*Problem description*
Look below for the line containing "You are a GUI" and the line containing "This screenshot has"; repeat exactly those two lines and all lines between them, and nothing else.

*Task material*
----

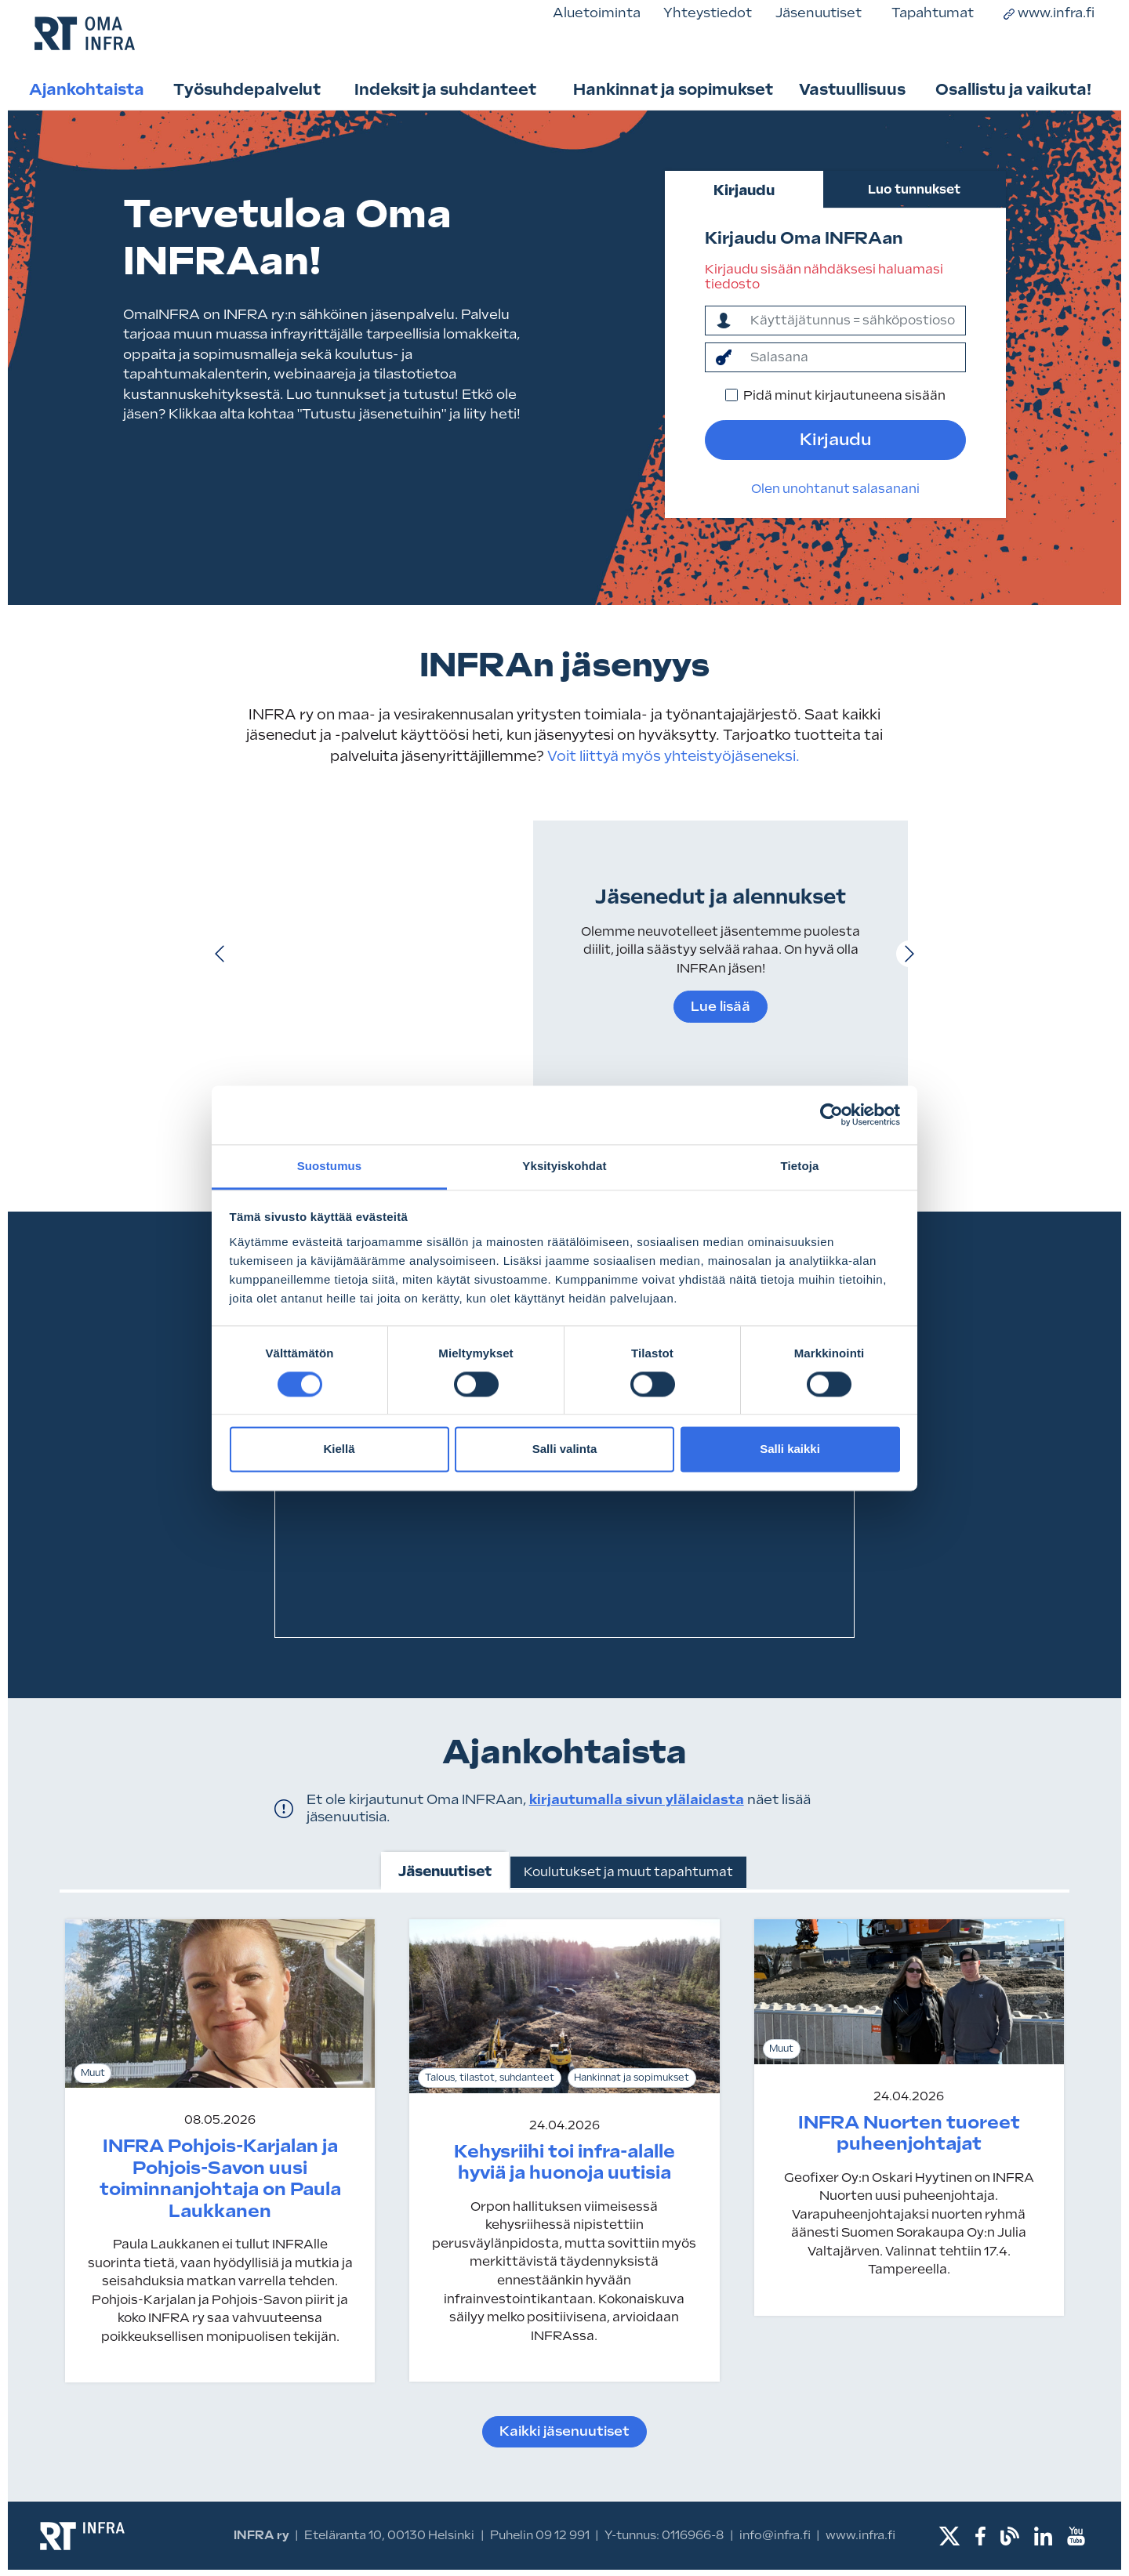 Image resolution: width=1129 pixels, height=2576 pixels. I want to click on kirjautumalla sivun ylälaidasta, so click(636, 1799).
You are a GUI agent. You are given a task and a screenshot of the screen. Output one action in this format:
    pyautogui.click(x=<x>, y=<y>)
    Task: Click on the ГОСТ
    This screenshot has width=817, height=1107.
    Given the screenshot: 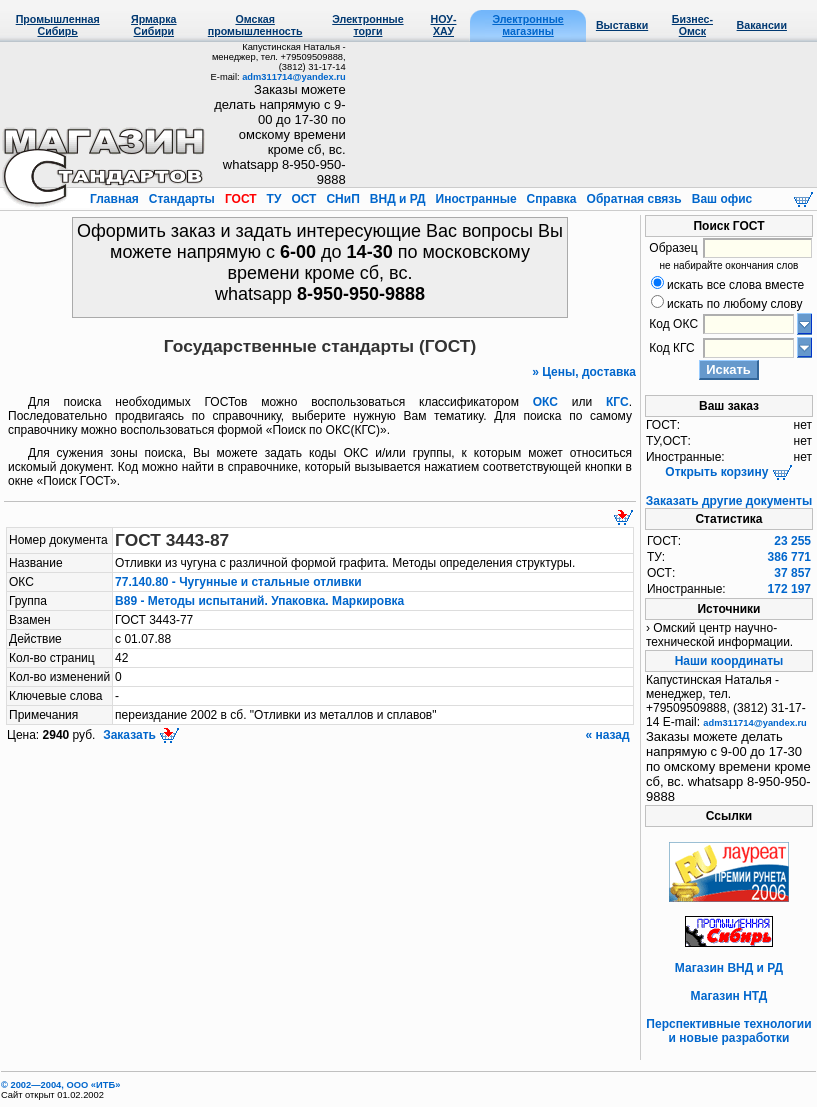 What is the action you would take?
    pyautogui.click(x=241, y=199)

----

*Answer below*
You are a GUI agent. You are given a task and a screenshot of the screen. Output one action in this format:
    pyautogui.click(x=<x>, y=<y>)
    Task: Click on the ГОСТ
    This screenshot has width=817, height=1107.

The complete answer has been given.